Procédure devant la cour :
Par une requête, enregistrée le 18 novembre 2024, les consorts E..., représentés par Me Labrunie, demandent à la cour :
1°) d’annuler ce jugement du tribunal administratif de Rennes du 3 octobre 2024 ;
2°) de condamner l’Etat à leur verser, au titre de leurs préjudices résultant du décès de leur époux, père et grand-père, une somme totale de 248 797,18 euros, assortie des intérêts à compter du 30 mai 2022, date de leur demande d’indemnisation, avec capitalisation ;
3°) de mettre à la charge de l’Etat le versement de la somme de 4 000 euros sur le fondement des dispositions de l’article L. 761-1 du code de justice administrative.
Ils soutiennent que :
* les premiers juges ont entaché leur raisonnement d’une erreur manifeste d’appréciation ;
* l’Etat a commis une faute en s’abstenant de prendre les mesures de protection et de surveillance individuelles ainsi que de formation et d’information qui s’imposaient face aux dangers des radiations nucléaires pour les personnels affectés au CEA de la Polynésie française ;
- l’Etat n’a pas appliqué les mesures de protection notamment fixées par les décrets n° 66-450 du 20 juin 1966, n° 67-228 du 15 mars 1967, n° 75-306 du 28 avril 1975 et 86-1103 du 2 octobre 1986 ;
- M. E... n’a bénéficié d’aucun examen de contamination interne ; les mesures de radiation externe par dosimètres étaient insuffisamment précises ;
- il a été contaminé par voie externe en évoluant dans un milieu contaminé par les radiations du fait des multiples essais nucléaires ;
- il a été contaminé par voie interne notamment consommant de l’eau potable issue des bouilleurs à bord des navires et non de l’eau minérale en bouteille ;
* il existe un lien de causalité suffisamment direct et certain entre l’exposition de leur père et grand-père aux radiations et la maladie qui lui a été diagnostiqué ;
- il a été victime d’un cancer de l’œsophage dont il est admis par la communauté scientifique internationale qu’il s’agit d’une maladie radio-induite et qui figure sur la liste des maladies annexées au décret n° 2014-1040 du 15 septembre 2014 ;
- le CIVEN a reconnu que les préjudices subis par M. C... E... du fait de ses maladies devaient être réparés sur le fondement de la loi du 5 janvier 2010 ; la présomption de causalité de ces pathologies aux rayonnements ionisants a ainsi été reconnue ;
- l’existence d’un lien de causalité suffisamment directe et certain a été récemment reconnu à la lumière d’un raisonnement probabiliste employé par les juridictions administratives en matière notamment de pollution de l’air et de vaccinations obligatoires transposable au cas présent ;
- son dossier médical ne fait état d’aucune prédisposition ni d’aucun antécédent qui pourrait être à l’origine de ces pathologies ;
- le Dr.

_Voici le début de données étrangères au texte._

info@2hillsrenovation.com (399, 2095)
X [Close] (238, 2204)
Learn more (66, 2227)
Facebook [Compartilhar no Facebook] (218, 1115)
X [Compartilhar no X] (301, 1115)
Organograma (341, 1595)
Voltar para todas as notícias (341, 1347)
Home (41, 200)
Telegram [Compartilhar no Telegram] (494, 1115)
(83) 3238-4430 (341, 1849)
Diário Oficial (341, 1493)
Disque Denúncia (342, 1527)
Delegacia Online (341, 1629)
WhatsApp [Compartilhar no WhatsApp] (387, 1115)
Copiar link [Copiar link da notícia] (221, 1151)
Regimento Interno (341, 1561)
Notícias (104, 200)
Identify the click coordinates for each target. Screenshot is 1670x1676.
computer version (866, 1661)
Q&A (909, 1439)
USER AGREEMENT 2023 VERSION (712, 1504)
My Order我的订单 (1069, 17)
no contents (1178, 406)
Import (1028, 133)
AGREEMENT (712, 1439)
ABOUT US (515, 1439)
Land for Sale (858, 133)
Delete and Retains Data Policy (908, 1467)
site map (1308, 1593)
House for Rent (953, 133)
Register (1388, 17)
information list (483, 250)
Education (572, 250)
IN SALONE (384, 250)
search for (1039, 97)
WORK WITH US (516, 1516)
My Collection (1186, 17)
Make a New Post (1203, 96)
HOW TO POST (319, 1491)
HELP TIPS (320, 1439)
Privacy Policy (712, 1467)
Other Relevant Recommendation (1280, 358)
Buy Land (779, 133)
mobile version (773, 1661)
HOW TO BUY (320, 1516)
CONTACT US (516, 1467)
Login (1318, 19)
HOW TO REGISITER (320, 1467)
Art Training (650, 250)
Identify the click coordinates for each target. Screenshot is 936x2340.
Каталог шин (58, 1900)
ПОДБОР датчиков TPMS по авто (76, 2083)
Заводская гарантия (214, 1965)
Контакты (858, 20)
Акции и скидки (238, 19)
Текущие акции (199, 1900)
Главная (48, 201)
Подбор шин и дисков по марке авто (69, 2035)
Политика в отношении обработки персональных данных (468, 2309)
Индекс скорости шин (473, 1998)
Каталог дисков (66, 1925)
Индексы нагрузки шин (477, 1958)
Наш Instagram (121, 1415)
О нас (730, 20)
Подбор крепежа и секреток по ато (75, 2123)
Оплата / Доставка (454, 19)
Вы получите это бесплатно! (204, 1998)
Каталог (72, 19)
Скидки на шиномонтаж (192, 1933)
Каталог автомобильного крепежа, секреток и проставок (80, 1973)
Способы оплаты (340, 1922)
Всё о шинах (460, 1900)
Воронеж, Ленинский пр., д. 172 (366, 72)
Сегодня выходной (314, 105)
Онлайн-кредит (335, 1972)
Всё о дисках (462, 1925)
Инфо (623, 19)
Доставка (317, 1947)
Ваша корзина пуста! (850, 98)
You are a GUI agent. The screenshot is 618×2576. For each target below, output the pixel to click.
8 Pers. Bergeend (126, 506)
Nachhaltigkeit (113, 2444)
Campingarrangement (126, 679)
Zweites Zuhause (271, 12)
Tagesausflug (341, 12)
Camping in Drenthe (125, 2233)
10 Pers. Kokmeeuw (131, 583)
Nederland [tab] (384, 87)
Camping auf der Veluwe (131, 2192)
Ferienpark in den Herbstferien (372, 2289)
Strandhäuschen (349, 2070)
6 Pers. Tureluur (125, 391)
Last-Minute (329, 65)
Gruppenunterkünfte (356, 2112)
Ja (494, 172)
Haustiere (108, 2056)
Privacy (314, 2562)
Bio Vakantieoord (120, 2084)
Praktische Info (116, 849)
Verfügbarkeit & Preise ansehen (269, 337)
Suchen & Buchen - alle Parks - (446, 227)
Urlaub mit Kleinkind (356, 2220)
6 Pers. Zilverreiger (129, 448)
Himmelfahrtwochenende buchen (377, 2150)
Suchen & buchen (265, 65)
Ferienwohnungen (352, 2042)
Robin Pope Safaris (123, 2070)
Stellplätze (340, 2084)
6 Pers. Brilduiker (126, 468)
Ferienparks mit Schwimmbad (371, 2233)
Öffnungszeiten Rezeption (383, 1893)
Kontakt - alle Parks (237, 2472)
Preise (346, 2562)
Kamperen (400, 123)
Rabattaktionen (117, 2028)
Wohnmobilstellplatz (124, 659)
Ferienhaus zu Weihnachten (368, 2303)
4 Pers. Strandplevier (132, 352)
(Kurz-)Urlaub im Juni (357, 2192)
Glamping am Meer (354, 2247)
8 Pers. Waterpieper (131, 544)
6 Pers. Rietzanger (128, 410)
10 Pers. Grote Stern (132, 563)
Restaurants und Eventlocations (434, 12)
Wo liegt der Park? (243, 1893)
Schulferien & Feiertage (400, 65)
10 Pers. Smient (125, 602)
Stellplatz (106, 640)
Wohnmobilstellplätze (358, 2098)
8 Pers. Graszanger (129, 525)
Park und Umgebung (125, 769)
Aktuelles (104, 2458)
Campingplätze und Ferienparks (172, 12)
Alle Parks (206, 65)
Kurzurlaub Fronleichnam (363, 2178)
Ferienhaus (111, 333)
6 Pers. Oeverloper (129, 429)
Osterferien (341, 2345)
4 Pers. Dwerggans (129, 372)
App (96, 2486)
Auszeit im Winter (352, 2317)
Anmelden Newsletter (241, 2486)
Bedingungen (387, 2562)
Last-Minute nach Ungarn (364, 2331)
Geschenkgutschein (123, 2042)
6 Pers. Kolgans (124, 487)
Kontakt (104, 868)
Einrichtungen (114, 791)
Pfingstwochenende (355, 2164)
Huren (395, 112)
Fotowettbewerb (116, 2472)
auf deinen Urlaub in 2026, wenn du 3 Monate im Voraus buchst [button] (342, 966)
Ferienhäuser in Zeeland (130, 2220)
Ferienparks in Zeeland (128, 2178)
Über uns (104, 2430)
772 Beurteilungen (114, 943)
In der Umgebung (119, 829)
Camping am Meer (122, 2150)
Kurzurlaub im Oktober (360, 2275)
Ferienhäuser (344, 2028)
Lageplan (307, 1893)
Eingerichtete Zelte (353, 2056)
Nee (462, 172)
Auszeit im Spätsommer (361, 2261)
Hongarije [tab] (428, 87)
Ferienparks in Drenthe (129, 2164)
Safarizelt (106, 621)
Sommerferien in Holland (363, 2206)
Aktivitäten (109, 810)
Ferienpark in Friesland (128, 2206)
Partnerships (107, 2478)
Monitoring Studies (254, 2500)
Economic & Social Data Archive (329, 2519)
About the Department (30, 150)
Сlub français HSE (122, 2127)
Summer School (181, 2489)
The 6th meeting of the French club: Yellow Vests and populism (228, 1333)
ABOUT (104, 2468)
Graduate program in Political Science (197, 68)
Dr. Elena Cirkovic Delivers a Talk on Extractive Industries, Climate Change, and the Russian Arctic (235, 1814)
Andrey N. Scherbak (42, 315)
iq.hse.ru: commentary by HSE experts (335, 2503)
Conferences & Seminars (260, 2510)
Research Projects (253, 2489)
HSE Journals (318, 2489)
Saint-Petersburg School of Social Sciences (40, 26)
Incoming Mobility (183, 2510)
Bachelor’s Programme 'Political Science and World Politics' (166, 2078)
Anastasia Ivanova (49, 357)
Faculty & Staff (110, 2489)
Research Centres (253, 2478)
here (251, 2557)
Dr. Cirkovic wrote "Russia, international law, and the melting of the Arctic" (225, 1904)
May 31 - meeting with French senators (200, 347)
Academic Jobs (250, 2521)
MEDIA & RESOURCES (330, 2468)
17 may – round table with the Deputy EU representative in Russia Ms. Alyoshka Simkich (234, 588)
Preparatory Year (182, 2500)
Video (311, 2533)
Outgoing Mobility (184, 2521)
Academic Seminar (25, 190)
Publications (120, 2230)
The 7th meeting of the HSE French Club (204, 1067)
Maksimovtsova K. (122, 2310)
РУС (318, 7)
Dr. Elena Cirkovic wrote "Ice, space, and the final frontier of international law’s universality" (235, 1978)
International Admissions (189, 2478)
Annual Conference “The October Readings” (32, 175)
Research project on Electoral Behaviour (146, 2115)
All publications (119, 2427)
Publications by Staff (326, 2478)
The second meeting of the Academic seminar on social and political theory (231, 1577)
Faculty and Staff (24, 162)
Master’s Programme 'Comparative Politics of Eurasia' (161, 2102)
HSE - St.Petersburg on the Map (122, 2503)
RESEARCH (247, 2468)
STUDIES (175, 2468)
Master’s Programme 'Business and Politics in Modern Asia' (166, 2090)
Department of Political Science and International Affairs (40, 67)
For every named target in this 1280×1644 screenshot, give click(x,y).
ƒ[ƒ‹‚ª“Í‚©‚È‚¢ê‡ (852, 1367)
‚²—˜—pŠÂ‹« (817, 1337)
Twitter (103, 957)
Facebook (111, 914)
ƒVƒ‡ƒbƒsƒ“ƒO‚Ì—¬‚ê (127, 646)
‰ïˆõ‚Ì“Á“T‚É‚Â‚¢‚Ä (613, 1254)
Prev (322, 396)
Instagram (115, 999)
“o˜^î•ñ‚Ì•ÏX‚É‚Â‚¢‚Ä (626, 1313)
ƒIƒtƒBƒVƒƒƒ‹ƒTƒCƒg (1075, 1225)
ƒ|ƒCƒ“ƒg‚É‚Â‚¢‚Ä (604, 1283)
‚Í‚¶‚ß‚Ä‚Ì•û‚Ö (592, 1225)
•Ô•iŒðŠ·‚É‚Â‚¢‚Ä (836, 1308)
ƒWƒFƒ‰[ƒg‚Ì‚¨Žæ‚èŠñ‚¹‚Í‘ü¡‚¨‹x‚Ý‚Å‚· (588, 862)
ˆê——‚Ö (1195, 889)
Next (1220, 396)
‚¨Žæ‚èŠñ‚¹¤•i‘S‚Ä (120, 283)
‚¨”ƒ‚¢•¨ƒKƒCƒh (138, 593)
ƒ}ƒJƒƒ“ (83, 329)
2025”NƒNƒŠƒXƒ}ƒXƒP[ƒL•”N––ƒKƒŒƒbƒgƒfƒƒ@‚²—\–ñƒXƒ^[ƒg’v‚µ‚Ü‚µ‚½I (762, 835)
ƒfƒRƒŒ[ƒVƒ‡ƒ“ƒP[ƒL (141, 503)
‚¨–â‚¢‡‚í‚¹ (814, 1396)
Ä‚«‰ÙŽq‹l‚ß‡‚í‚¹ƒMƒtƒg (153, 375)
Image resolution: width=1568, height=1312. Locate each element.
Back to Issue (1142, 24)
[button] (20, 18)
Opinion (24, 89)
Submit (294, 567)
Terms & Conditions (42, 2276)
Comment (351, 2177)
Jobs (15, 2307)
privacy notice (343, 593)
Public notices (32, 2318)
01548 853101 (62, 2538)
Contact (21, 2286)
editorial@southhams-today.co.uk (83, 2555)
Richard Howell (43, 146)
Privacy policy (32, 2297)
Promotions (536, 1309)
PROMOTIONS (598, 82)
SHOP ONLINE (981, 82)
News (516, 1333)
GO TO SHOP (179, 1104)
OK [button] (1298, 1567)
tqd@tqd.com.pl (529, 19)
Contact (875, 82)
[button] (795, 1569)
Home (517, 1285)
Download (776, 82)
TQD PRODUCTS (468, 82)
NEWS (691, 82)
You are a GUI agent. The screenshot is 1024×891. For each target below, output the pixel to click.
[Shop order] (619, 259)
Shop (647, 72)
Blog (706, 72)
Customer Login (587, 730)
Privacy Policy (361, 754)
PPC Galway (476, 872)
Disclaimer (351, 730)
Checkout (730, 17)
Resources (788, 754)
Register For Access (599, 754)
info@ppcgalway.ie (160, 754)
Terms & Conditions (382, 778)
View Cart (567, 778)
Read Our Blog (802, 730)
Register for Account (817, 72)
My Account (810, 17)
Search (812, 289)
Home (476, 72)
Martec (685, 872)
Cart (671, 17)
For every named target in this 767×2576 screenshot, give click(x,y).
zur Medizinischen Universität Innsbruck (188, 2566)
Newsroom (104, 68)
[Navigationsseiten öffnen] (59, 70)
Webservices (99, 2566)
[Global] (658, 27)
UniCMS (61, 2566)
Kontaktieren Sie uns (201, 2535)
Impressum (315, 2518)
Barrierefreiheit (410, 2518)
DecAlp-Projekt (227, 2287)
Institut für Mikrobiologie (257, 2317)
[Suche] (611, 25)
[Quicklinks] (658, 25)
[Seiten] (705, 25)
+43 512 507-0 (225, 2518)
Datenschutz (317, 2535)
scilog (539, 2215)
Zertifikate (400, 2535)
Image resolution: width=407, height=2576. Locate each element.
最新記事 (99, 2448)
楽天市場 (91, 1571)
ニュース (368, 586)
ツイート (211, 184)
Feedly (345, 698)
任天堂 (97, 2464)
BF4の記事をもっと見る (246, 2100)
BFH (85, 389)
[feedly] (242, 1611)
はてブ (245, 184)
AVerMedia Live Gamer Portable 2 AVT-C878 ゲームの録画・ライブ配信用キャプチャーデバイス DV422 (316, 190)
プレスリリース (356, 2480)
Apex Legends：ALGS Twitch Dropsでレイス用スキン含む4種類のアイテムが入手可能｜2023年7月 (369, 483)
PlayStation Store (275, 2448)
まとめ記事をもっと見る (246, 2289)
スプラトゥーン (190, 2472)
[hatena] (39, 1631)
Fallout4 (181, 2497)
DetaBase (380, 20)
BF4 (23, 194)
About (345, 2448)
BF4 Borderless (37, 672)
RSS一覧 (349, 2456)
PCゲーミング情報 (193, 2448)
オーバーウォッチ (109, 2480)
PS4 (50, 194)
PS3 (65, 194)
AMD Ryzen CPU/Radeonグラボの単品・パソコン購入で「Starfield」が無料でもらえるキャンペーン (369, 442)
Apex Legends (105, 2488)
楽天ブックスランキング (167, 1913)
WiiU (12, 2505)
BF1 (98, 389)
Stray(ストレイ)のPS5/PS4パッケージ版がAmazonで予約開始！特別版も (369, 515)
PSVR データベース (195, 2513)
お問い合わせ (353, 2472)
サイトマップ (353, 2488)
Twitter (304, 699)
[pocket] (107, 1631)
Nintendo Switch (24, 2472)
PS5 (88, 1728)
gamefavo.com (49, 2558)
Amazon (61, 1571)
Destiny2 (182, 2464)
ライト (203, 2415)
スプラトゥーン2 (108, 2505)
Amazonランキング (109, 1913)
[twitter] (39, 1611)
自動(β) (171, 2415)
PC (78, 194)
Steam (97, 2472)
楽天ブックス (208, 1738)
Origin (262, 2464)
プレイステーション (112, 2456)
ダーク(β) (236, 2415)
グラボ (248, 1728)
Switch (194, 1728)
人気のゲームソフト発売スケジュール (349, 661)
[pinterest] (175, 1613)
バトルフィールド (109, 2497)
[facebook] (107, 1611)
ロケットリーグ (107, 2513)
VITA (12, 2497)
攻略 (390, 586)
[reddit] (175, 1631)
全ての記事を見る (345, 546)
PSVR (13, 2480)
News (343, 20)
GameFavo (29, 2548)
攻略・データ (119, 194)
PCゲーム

Klein et l’expert médical du CIVEN ont exclu tous les autres facteurs cancérogènes ; le Dr. Klein a indiqué ne pas pouvoir exclure la possibilité d’un lien entre ce cancer et l’exposition à des agents d’environnement carcinogène comprenant notamment l’exposition aux rayonnements ionisants ; l’exposition aux rayonnements ionisants lors de son affectation en Polynésie française est le seul facteur cancérogène identifiable ;
* ils ont droit à l’indemnisation intégrale des préjudices qu’ils ont subis du fait du décès de M. C... E... ;
Par un mémoire en défense, enregistré le 17 mars 2025, le ministre des Armées conclut au rejet de la requête.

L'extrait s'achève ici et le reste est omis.